"So?" In Wright's face was a sudden blaze of belief.
Spearman stared. He said, "Quite an imagination. Glad it was you who made it up, and not one of the men who knew the real Jensen—a name that ought not to be taken in vain."
"I have good eyes," said Mijok gently. "I made up nothing."
Spearman's eyebrows lifted, a fury of mimic politeness. He stepped around the group as if they were not rocks but dangerous animals. He passed down the street in long strides, not looking back even for his sons. Paul stupidly watched him go, saw him reach the turning by the meat-slave stockade and break into a loping run. Stout Muson muttered, "So changed! What sickness could make such a change?"
Wright said, "It is not likely to pass. In the old days of Earth they sometimes ruled nations. Or they were put away in institutions, usually after others had been injured. Or they were fanatics of one sort and another, ridden by the devil of one idea. My profession learned a little about them—never enough. The law met them more often and learned less." He watched Paul, perhaps needing contact with a Charin mind, since the innocence of the others gave them no frame of reference. "I dare say Ed is paranoid only on the one point, technically: all his troubles are caused by me and my—what did he say?—conspiracy. A means to help him believe that only he is right and virtuous and the universe wrong.... It is not so much a sickness, Muson, as the sum of years of mental bad habits. Vanity and dislike of one's own kind make most of the seed, and this is the fruit."

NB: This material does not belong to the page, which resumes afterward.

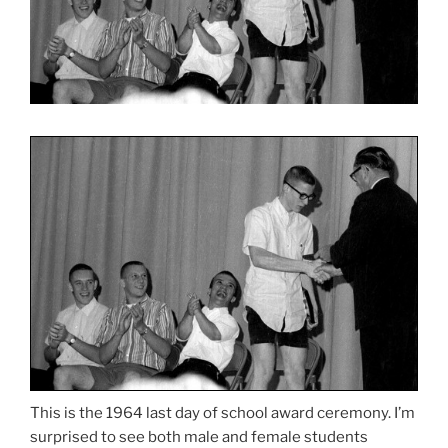
This is the 1964 last day of school award ceremony. I’m
surprised to see both male and female students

Elis said, "We can overtake him. Six of us giants—we can carry you, overtake him in a walk, if you think best."
"Yes." Wright watched the empty street and Spearman's palace that already seemed haunted and forlorn. "I believe there's no need for haste. Twenty miles...." The Vestoian pygmies were not returning; the street was a desolation of rubbish and loneliness with the dull smell of neglect. One of Spearman's boys was whimpering; the other watched the place where his father had disappeared, a tension in his small face, without forgiveness. Wright said, "Who's John and who's David?"
The crying one muttered, "I'm John."
David spoke as if the words had been shaken out: "He said she wouldn't ever come back. Where is she?"
"At our island," Paul told him. "She's all right, David, and we're going to take you to her. You want that, don't you?"